Programming was fun again!


It's free to look at the menu!

I had always kept an eye on new programming languages and frameworks, despite working 100% in C#.

I like to read up on tech and software engineering in general to keep me on my toes. Sometimes you invest in something new and it pays dividends down the line. When SignalR came out, I was one of the first, if not THE first person to use it in a commercial application. (It was for a penny-auction site). Now, SignalR is becoming part of ASP.Net Core. I feel some sort of geek-pride in saying I was there from the start!

Other times investments fail miserably. If you spent months learning how to use Expression Blend, that's down the toilet. If you became a "master Silverlight" developer, woops - that won't exist anymore.

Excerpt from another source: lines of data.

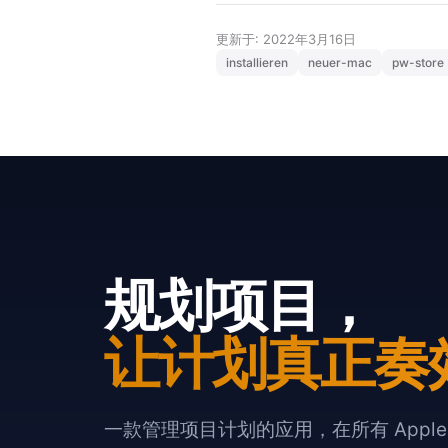
更新于: 2022年3月16日
installieren
neuer-mac
pw-store
规划项目，
让计划真正奏
一款管理项目计划的应用，在所有 Appl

During one of these gold-hunt searches I typically make every day during lunch, I found Ruby on Rails.


Ruby's so hot right now

I saw the 15 minute blog screencast and was floored. He had built an entire website in 15 minutes! How?!

And not only did it work, the code for it was absolutely beautiful! Sleek and concise with little room for errors and misplaced semi-colons.

I do have to admit that I was a bit uncomfortable with the fact that he used the terminal to invoke some sort of witchcraft (I now know it's the scaffolding which devs rarely use in real web applications).

Slowly but surely, I started my learning path for Ruby and Rails.


How to learn Ruby on Rails?

Every person is different. Here's how I learned and continue to learn Rails.

  • Bare minimum, fresh without ANY Ruby knowledge, I bought and read the book Agile Web Development With Rails (4th Edition).

  • Follow up with watching Rails for Zombies. To-the-point exercises that get you familiar with Rails and ActiveRecord.

  • Build a Cookbook. That'll put some hair on your ass.

  • Re-read the book in point 1. Really, read it again. You'll be surprised how many things you missed and how many things you will assimilate correctly now that you have context. I read the book over 5 times already, and I'm still catching bits here and there that I have overlooked.

  • Tackle a personal project and see it through. Nothing makes you learn something like actually building it. If you watch 9 hours of Railscasts for a month, I guarantee that at day 32 of this little experiment you will not be able to write Ruby code for Ruby on Rails.


No more C# for me.

Knocking on wood! But if I had a say in it, I will work primarily with Ruby from here on out. It's easier for my hands, makes me happy and the community in very unique. Drama filled and entertaining during my coffee break.

Who knows, maybe in 5 years I'll ditch Ruby for Clojure.

1 Response
Add your response

I've started with C# too, now I work on Ruby on Rails...

"Who knows, maybe in 5 years I'll ditch Ruby for Clojure."